As part of the 2020 Londons Tall Buildings Survey, we examine the pipeline of towers due to be built in London, the 60 that reached completion in 2019, and the social, political and environmental factors that will influence these projects in the future.
Despite the political uncertainty caused by the Brexit debate, a record number of 60 tall buildings were completed in London in 2019. The evidence can be seen right across the capital - in the centre and in the suburbs. The city’s skyline has been changed forever in order to accommodate the capital’s burgeoning growth.
The current total tall building pipeline, which includes buildings in pre-planning, planning and under construction, remains strong at 525 tall buildings (just a 3% drop on 2018). However, there was a slowdown in new tall building construction in 2019 with starts at their lowest since 2015.

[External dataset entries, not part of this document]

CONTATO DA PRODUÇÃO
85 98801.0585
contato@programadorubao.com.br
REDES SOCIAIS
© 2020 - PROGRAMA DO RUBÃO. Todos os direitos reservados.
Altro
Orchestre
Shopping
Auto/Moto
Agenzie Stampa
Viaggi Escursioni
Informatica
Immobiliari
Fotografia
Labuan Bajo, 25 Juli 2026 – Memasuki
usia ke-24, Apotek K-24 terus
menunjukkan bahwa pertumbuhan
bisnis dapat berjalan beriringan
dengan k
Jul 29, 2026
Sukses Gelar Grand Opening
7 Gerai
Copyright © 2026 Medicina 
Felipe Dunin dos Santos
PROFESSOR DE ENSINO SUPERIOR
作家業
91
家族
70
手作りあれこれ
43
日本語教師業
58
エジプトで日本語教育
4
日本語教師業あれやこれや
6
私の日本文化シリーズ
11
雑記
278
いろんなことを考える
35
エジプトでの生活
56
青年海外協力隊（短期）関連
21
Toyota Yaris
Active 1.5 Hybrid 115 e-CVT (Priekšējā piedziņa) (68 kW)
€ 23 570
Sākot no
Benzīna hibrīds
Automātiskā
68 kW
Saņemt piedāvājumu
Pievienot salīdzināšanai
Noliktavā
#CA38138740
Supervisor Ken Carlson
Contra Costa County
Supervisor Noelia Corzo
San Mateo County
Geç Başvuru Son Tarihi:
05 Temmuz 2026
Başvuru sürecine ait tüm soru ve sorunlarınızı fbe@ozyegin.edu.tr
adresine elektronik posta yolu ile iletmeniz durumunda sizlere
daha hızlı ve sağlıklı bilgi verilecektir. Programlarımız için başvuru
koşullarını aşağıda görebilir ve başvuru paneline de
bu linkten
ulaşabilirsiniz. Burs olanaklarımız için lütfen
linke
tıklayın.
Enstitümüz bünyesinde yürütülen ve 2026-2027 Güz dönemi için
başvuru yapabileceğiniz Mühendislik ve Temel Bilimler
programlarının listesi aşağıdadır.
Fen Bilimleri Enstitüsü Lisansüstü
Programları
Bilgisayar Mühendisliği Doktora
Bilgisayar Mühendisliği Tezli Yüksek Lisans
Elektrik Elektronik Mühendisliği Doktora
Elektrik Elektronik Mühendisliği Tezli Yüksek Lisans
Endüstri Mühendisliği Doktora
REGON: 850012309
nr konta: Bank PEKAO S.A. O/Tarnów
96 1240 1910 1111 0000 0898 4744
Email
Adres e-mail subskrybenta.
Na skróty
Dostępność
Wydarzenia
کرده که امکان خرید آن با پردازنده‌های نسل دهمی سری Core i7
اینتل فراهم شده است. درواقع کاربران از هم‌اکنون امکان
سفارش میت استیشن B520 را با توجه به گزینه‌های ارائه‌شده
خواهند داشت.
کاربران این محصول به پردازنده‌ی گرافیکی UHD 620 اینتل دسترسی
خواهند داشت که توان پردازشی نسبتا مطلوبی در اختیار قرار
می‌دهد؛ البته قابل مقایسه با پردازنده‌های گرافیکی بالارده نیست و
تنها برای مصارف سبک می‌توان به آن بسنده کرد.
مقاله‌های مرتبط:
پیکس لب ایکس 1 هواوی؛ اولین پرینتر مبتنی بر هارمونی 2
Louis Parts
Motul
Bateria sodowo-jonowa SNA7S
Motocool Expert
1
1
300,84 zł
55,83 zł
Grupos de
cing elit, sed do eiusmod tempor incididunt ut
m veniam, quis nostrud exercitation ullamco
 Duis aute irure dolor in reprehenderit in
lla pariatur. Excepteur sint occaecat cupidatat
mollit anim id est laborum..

The majority of buildings over 20 stories are located in inner London, but the number of schemes planned in outer London boroughs is steadily increasing, now accounting for 35%. The continuation of this trend suggests that tall buildings are becoming an increasingly deliverable form of development, not limited to central business districts, and it is in line with expectations that London’s outer boroughs will need to further densify to accommodate growth.
Greenwich & Tower Hamlets remain the boroughs with the greatest number of tall buildings planned, though both have seen a slight decrease year-on-year. And, Newham continues to be the outer-London borough with the largest pipeline, at 37 tall buildings, with other new outer-London ‘hotspots’ emerging, like Ealing, with 32 new tall buildings planned. Residential remains the primary driver of tall buildings in London, and it is estimated they could provide 110,000 new homes, meeting a significant part of London’s housing requirements. Alongside this, we are seeing an increasing trend in more diverse developments, and more holistic approach to mixed-used schemes.
2020 will be a year of economic uncertainty. The closure of sites because of Covid-19 will reduce the numbers of completions and developers will hesitate to push the button on new projects. Add to that the impact the Grenfell Fire and new building controls, changes to the planning system and calls for “ gentle density” by the Secretary of State for Housing, Communities and Local Government and this year may mark the first drop in the growth of the development of tall buildings in London for a decade - changes NLA will be monitoring closely during these difficult times.